Monza: così le società fittizie si preparavano ai sopralluoghi degli ispettori delle Banche
La società fittizia che aveva richiesto il finanziamento si preparava anche a possibili sopralluoghi e ispezioni di funzionari ispettori dell’istituto di credito con “vere e proprie messe in scena” tinteggiando il cancello del capannone affittato per l’occasione, posizionando una targa con il nome della ditta, portando sul posto macchinari e persino falsi operai da presentare quali dipendenti dell’azienda. Il capo del sodalizio e il suo braccio destro avrebbero definito l’attività un “cinema”. All’esito dell’istruttoria la pratica di finanziamento veniva presentata dalla Banca a Mediocredito Centrale S.p.A. che deliberava l’ammissione alla garanzia pubblica, consentendo così all’Istituto di credito l’erogazione della somma richiesta, accreditandola sui conti correnti delle società in mano al sodalizio.
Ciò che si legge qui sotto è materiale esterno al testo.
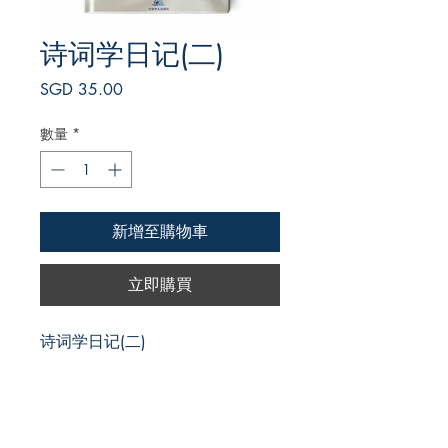
诗词学日记(二)
價
SGD 35.00
格
數量
*
新增至購物車
立即購買
诗词学日记(二)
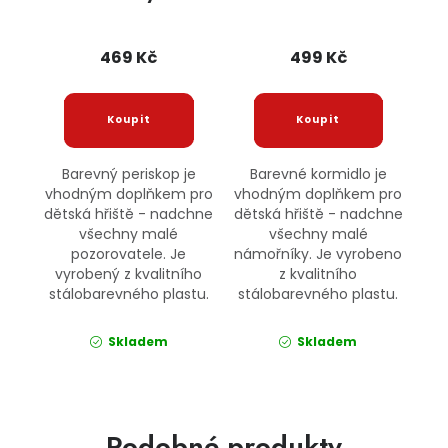
469 Kč
499 Kč
Barevný periskop je
Barevné kormidlo je
vhodným doplňkem pro
vhodným doplňkem pro
dětská hřiště - nadchne
dětská hřiště - nadchne
všechny malé
všechny malé
pozorovatele. Je
námořníky. Je vyrobeno
vyrobený z kvalitního
z kvalitního
stálobarevného plastu.
stálobarevného plastu.
Skladem
Skladem
Podobné produkty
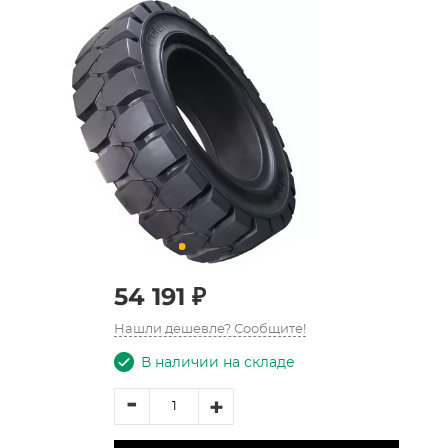
54 191 ₽
Нашли дешевле? Сообщите!
В наличии на складе
-
+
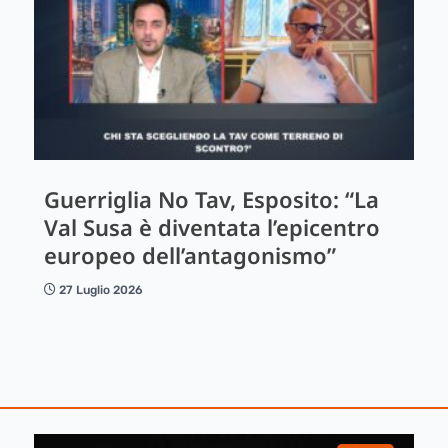
Guerriglia No Tav, Esposito: “La
Val Susa è diventata l’epicentro
europeo dell’antagonismo”
27 Luglio 2026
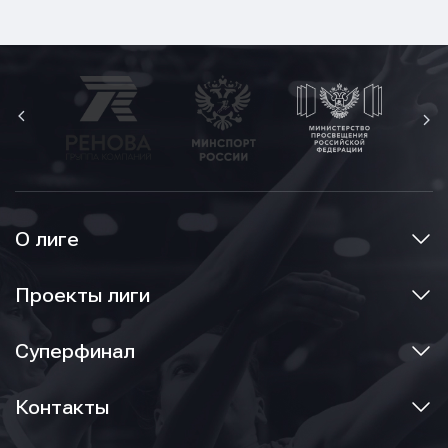
О лиге
Проекты лиги
Суперфинал
Контакты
Monza, dove finiva il denaro ottenuto: in auto di lusso, camper e bonificati all’estero
Solo parte del denaro ottenuto sarebbe quindi stato usato per pagare i costi “fissi” come rate di precedenti finanziamenti erogati ad altre “società fantoccio” che bisognava onorare per non far saltare anzitempo le truffe in corso, sulla falsa riga dello schema Ponzi, mentre la maggior parte era spesa per acquistare autovetture di grossa cilindrata e camper o prelevato in contanti e movimentato a mezzo di “spalloni” oppure bonificato sui conti correnti intestati ai sodali o ai loro prestanomi, a società italiane (prevalentemente ditte cinesi ma con conti in Danimarca, Belgio e Germania riconducibili agli associati) ed estere (ubicate in Repubblica Ceca) a pagamento di operazioni commerciali simulate, coperte da false fatture.
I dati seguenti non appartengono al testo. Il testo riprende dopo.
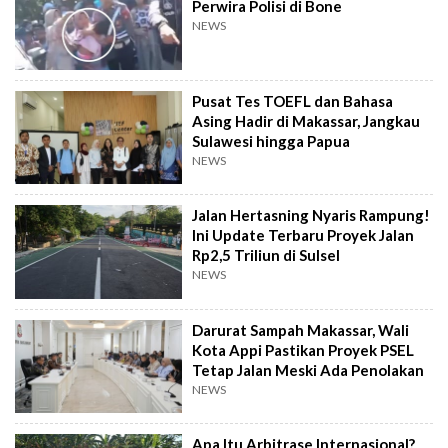
Perwira Polisi di Bone
NEWS
Pusat Tes TOEFL dan Bahasa
Asing Hadir di Makassar, Jangkau
Sulawesi hingga Papua
NEWS
Jalan Hertasning Nyaris Rampung!
Ini Update Terbaru Proyek Jalan
Rp2,5 Triliun di Sulsel
NEWS
Darurat Sampah Makassar, Wali
Kota Appi Pastikan Proyek PSEL
Tetap Jalan Meski Ada Penolakan
NEWS
Apa Itu Arbitrase Internasional?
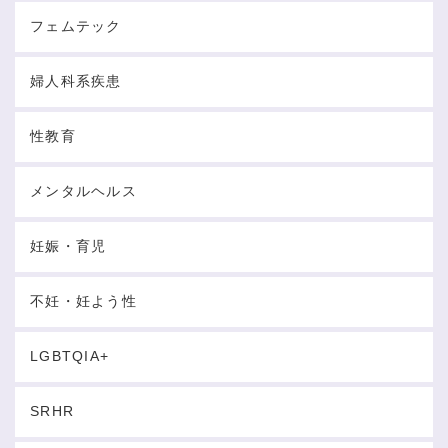
フェムテック
婦人科系疾患
性教育
メンタルヘルス
妊娠・育児
不妊・妊よう性
LGBTQIA+
SRHR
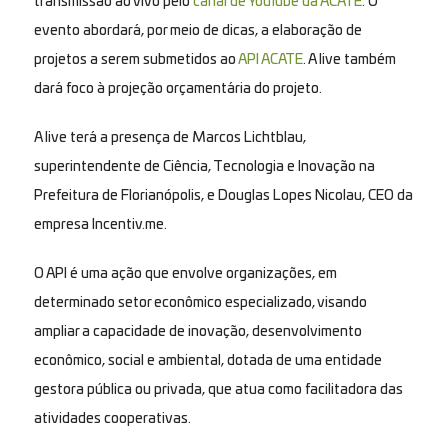
transmissão ao vivo pelo
canal de YouTube da ACATE
. O
evento abordará, por meio de dicas, a elaboração de
projetos a serem submetidos ao
API ACATE
. A live também
dará foco à projeção orçamentária do projeto.
A live terá a presença de Marcos Lichtblau,
superintendente de Ciência, Tecnologia e Inovação na
Prefeitura de Florianópolis, e Douglas Lopes Nicolau, CEO da
empresa Incentiv.me.
O API é uma ação que envolve organizações, em
determinado setor econômico especializado, visando
ampliar a capacidade de inovação, desenvolvimento
econômico, social e ambiental, dotada de uma entidade
gestora pública ou privada, que atua como facilitadora das
atividades cooperativas.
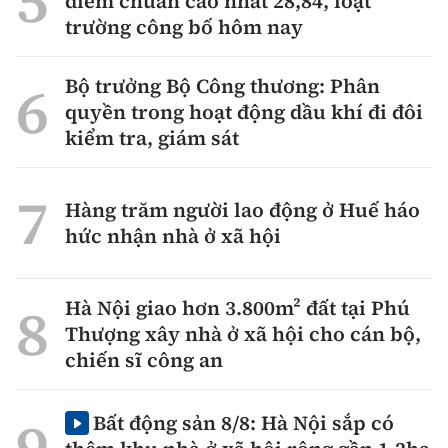
điểm chuẩn cao nhất 28,84, loạt
trường công bố hôm nay
Bộ trưởng Bộ Công thương: Phân
quyền trong hoạt động dầu khí đi đôi
kiểm tra, giám sát
Hàng trăm người lao động ở Huế háo
hức nhận nhà ở xã hội
Hà Nội giao hơn 3.800m² đất tại Phú
Thượng xây nhà ở xã hội cho cán bộ,
chiến sĩ công an
Bất động sản 8/8: Hà Nội sắp có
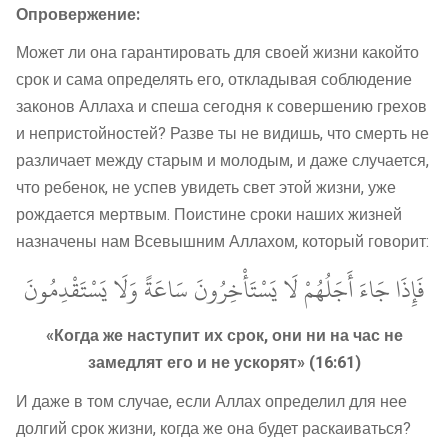
Опровержение:
Может ли она гарантировать для своей жизни какойто
срок и сама определять его, откладывая соблюдение
законов Аллаха и спеша сегодня к совершению грехов
и непристойностей? Разве ты не видишь, что смерть не
различает между старым и молодым, и даже случается,
что ребенок, не успев увидеть свет этой жизни, уже
рождается мертвым. Поистине сроки наших жизней
назначены нам Всевышним Аллахом, который говорит:
فَإِذَا جَاءَ أَجَلُهُمْ لَا يَسْتَأْخِرُونَ سَاعَةً وَلَا يَسْتَقْدِمُونَ
«Когда же наступит их срок, они ни на час не
замедлят его и не ускорят» (16:61)
И даже в том случае, если Аллах определил для нее
долгий срок жизни, когда же она будет раскаиваться?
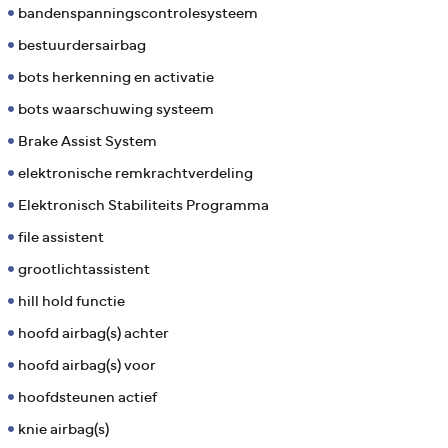
bandenspanningscontrolesysteem
bestuurdersairbag
bots herkenning en activatie
bots waarschuwing systeem
Brake Assist System
elektronische remkrachtverdeling
Elektronisch Stabiliteits Programma
file assistent
grootlichtassistent
hill hold functie
hoofd airbag(s) achter
hoofd airbag(s) voor
hoofdsteunen actief
knie airbag(s)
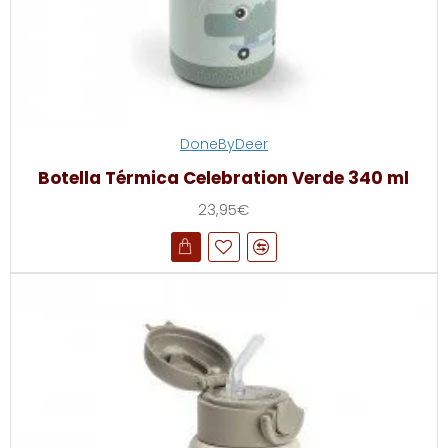
DoneByDeer
Botella Térmica Celebration Verde 340 ml
23,95€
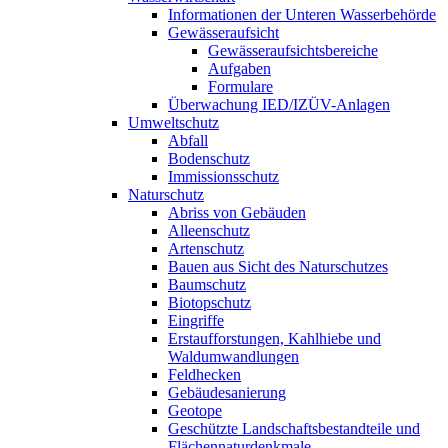
Informationen der Unteren Wasserbehörde
Gewässeraufsicht
Gewässeraufsichtsbereiche
Aufgaben
Formulare
Überwachung IED/IZÜV-Anlagen
Umweltschutz
Abfall
Bodenschutz
Immissionsschutz
Naturschutz
Abriss von Gebäuden
Alleenschutz
Artenschutz
Bauen aus Sicht des Naturschutzes
Baumschutz
Biotopschutz
Eingriffe
Erstaufforstungen, Kahlhiebe und
Waldumwandlungen
Feldhecken
Gebäudesanierung
Geotope
Geschützte Landschaftsbestandteile und
Flächennaturdenkmale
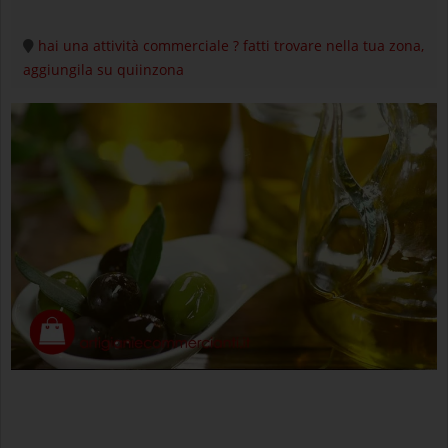
hai una attività commerciale ? fatti trovare nella tua zona,
aggiungila su quiinzona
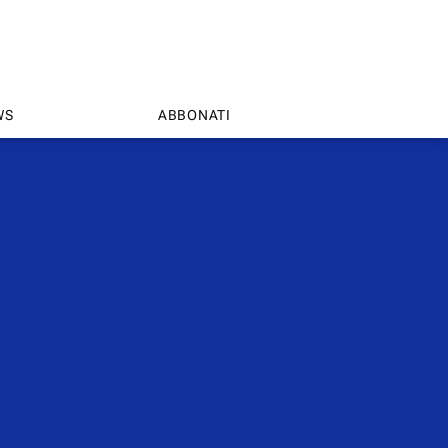
WS
ABBONATI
Con i conti correnti sociali svuotati capitava che non ci fosse liquidità sufficiente per pagare alla Banca neppure le prime rate del prestito: per prendere tempo e ottenere una moratoria sui pagamenti, il capo del sodalizio avrebbe “istruito” i suoi prestanome in vista del colloquio con i funzionari bancari, simulando situazioni di difficoltà finanziaria.
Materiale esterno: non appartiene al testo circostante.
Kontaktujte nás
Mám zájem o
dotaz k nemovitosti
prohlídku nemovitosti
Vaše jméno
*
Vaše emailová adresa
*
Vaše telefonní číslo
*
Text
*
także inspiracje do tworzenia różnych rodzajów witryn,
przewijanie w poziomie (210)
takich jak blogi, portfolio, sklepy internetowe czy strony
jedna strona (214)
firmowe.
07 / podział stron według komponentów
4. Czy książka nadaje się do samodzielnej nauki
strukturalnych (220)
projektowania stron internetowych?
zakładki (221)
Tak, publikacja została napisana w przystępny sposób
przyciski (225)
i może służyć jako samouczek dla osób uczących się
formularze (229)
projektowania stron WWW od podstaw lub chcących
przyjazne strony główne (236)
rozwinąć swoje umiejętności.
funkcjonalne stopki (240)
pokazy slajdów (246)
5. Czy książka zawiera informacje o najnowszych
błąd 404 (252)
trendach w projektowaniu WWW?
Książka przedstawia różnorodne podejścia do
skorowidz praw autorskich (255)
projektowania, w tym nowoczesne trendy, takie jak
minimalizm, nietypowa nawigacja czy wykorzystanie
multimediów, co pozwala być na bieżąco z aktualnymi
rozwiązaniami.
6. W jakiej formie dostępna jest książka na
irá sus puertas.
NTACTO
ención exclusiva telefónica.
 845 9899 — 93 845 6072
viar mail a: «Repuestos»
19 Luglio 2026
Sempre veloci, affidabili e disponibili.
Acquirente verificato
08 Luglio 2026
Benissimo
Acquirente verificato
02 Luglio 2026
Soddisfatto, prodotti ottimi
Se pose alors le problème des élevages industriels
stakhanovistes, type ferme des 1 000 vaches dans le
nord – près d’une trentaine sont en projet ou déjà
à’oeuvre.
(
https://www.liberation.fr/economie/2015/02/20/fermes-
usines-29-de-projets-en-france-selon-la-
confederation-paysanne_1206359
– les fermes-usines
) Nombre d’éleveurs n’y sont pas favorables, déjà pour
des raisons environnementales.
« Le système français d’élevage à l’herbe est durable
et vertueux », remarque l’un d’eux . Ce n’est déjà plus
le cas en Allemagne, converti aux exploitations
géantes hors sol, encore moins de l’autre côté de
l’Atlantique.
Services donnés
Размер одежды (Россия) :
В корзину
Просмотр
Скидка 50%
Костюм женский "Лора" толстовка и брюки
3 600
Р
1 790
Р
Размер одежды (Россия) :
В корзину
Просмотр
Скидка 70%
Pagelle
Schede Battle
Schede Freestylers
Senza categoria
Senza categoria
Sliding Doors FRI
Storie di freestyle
I 19 soggetti colpiti dalle misure cautelari personali sono ritenuti responsabili, in concorso, di associazione a delinquere finalizzata alla truffa aggravata per il conseguimento di erogazioni pubbliche, riciclaggio e autoriciclaggio, con l’aggravante prevista per i reati transnazionali. E’ stato effettuato un sequestro preventivo diretto e per equivalente dei beni riconducibili agli indagati fino a concorrenza di 13,8 milioni di euro quale profitto dei reati contestati.